Already, we’re seeing the engineered CAR receptor start to be ported to other immune cell types. Natural Killer (NK) cells—a well-named cell that specializes in targeted cell killing similar to T-cells—have also been equipped with CARs. The same is true for macrophages, another type of immune cell that is capable of gobbling up entire cells like a molecular Pac-Man. This generalization of the technology across the immune system highlights a way that cell-based medicine differs dramatically from the world of small and big molecules: reusability and composition is possible. One small molecule binds to one cellular target, period. A synthetic receptor resembles a piece of biological software—it is a genetically encoded module that carries out the same function in any cell that it is integrated into.

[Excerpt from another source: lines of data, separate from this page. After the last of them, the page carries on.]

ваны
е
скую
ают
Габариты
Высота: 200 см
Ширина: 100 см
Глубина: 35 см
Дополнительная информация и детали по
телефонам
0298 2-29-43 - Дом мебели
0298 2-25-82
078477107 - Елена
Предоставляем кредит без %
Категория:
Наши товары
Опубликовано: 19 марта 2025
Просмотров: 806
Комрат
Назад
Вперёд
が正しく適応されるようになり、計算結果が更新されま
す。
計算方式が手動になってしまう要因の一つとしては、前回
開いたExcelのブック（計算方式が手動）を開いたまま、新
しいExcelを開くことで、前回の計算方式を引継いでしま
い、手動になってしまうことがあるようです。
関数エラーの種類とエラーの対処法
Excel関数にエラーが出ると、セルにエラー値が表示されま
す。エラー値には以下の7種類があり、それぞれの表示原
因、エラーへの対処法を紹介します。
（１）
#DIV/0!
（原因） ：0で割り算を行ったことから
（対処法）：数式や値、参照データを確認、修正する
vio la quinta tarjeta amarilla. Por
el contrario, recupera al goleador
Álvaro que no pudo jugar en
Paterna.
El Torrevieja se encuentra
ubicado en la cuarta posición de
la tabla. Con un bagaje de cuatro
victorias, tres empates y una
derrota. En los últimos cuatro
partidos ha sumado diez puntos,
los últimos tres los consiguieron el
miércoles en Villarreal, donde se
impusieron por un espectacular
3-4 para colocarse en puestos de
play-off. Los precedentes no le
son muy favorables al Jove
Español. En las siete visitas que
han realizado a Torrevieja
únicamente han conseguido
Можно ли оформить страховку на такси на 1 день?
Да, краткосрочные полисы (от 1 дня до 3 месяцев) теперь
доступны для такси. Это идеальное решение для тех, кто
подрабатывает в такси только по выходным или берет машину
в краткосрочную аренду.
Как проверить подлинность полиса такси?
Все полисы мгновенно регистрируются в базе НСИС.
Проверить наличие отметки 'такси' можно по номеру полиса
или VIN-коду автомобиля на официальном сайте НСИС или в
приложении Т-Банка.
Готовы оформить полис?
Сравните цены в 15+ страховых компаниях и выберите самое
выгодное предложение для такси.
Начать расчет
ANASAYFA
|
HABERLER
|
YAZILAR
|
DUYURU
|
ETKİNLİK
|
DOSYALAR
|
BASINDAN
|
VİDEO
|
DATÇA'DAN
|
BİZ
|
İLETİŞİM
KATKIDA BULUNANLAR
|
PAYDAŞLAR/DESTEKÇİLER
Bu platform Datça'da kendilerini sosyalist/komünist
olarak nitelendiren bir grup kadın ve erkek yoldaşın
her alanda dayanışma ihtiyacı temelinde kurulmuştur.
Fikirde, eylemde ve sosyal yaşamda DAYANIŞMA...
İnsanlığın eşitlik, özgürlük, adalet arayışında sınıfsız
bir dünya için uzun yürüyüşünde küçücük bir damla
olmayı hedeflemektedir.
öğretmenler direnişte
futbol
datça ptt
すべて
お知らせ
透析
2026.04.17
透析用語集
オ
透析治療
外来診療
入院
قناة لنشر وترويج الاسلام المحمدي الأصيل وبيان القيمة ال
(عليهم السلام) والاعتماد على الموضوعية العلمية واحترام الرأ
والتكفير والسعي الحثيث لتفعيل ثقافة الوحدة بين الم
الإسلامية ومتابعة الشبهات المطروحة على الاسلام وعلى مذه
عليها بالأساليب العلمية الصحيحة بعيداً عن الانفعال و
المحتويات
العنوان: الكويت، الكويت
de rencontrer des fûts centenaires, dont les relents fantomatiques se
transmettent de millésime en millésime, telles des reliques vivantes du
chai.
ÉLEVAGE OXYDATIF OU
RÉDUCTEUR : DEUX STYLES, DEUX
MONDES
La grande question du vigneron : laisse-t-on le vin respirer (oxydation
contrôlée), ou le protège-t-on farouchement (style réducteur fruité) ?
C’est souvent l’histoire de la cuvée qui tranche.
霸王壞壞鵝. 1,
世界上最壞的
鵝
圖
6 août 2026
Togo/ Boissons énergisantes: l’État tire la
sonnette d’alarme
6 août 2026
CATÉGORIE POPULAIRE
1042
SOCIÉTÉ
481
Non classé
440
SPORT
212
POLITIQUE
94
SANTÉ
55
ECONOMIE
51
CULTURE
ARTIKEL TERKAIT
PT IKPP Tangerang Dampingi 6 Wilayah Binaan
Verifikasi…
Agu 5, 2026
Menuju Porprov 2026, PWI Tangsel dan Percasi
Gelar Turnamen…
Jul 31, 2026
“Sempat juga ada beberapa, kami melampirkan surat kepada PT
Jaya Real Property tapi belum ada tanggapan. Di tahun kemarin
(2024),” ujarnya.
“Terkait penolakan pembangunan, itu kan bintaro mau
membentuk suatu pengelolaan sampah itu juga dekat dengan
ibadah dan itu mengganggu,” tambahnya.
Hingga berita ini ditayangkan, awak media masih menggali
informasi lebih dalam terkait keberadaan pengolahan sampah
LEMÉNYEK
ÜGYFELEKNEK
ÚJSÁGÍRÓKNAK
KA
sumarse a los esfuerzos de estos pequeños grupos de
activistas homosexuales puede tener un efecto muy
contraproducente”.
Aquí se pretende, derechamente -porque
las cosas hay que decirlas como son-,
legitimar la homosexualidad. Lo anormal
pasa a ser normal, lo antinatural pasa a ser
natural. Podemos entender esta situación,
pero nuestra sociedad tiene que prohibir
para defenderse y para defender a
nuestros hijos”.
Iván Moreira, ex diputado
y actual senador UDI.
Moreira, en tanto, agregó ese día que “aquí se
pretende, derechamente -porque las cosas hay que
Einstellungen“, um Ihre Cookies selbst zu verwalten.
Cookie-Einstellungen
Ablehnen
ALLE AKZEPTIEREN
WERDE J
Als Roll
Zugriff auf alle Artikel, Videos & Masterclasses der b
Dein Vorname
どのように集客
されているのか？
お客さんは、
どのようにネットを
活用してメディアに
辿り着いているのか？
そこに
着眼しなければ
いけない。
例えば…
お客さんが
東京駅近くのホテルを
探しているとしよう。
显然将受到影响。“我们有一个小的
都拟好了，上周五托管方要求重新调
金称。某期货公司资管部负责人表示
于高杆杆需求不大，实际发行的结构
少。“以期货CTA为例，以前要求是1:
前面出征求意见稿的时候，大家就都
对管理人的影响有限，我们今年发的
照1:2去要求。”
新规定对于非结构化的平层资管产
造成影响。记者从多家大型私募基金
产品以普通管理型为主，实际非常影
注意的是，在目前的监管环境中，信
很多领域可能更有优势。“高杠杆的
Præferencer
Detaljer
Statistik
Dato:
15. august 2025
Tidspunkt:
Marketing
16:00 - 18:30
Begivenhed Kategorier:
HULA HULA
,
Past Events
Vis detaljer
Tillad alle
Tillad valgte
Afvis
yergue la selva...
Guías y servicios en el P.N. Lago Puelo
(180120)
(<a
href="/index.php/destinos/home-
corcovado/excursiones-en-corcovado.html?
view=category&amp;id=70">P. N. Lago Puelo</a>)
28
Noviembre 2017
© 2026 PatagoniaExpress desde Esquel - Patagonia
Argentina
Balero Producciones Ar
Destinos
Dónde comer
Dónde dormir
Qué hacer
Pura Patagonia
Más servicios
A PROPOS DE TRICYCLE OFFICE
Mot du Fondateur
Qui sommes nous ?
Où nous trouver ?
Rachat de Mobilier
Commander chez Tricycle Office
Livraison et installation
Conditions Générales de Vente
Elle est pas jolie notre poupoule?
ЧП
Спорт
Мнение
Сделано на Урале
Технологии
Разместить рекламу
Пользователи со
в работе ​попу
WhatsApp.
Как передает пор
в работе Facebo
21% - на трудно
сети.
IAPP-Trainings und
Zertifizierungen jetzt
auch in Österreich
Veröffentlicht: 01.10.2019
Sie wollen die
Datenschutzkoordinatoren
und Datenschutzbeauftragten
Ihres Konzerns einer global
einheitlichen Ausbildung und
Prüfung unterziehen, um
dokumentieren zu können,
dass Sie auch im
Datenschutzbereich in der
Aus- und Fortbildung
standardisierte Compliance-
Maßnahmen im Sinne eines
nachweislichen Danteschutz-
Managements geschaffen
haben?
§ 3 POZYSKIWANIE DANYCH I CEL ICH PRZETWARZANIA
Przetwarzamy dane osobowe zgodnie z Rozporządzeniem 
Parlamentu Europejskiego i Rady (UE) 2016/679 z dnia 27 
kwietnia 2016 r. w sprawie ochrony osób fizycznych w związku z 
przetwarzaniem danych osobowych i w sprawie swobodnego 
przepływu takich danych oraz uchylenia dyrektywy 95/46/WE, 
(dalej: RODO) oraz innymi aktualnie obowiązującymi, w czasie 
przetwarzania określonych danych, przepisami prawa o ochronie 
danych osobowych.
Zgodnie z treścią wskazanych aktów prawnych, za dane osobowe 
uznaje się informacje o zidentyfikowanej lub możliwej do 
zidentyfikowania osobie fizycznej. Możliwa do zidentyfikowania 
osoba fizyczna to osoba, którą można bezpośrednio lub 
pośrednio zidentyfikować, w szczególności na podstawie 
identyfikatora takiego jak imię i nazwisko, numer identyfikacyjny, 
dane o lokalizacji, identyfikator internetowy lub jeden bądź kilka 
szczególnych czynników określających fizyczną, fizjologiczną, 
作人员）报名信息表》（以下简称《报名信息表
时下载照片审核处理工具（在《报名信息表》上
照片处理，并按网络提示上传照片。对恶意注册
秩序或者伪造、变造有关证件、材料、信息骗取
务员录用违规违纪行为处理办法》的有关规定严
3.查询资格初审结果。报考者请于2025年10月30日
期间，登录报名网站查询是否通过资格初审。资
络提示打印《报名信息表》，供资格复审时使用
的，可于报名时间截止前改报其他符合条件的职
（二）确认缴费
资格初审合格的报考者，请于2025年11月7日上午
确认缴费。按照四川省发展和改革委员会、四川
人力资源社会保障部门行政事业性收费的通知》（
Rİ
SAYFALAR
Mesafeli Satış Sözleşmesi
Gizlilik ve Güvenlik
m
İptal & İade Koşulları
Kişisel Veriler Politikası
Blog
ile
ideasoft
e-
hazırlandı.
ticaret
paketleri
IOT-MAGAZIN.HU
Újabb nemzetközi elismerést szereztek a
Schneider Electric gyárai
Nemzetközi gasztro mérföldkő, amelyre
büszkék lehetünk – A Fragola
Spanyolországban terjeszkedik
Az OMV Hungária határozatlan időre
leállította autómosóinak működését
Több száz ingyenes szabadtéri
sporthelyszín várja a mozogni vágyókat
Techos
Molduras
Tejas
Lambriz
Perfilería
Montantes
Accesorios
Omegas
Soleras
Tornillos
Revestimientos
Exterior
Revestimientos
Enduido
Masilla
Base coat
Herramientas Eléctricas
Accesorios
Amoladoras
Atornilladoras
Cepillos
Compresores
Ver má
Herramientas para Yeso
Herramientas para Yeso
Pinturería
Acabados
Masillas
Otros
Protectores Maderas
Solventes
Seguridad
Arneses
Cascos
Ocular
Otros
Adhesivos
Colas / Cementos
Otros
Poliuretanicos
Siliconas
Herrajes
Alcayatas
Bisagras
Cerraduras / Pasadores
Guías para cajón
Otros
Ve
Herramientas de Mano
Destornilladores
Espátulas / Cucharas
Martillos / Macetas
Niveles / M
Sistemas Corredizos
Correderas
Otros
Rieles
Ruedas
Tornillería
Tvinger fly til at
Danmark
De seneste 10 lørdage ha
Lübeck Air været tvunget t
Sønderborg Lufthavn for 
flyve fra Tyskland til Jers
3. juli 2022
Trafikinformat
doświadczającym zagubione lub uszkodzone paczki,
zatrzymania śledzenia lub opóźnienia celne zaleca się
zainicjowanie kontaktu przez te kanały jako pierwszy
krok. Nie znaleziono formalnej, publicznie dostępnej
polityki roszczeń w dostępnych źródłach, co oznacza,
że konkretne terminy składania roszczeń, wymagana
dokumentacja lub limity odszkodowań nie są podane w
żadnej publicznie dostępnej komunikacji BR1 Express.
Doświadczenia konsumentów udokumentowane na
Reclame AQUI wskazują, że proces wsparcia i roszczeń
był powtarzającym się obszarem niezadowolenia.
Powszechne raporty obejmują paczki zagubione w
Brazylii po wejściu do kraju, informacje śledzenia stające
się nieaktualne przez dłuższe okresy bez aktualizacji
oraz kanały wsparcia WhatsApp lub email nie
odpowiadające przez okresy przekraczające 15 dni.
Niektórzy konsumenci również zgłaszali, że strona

What other biological software can we write? One clear direction is to design better CARs with more bells and whistles—another distinct benefit of working in genetic design space where iteration is much more tractable than in chemical space. The names of these new programs illustrate the evolution at work. For example, T-cell Redirected for Universal Cytokine-mediated Killing receptors—or TRUCKs—encode a molecule called IL-12 that serves to signal to other cells that they should activate into cancer killers. From CARs, to more heavy duty TRUCKs, engineered immune receptors will continue to be refined over time by genetic engineers.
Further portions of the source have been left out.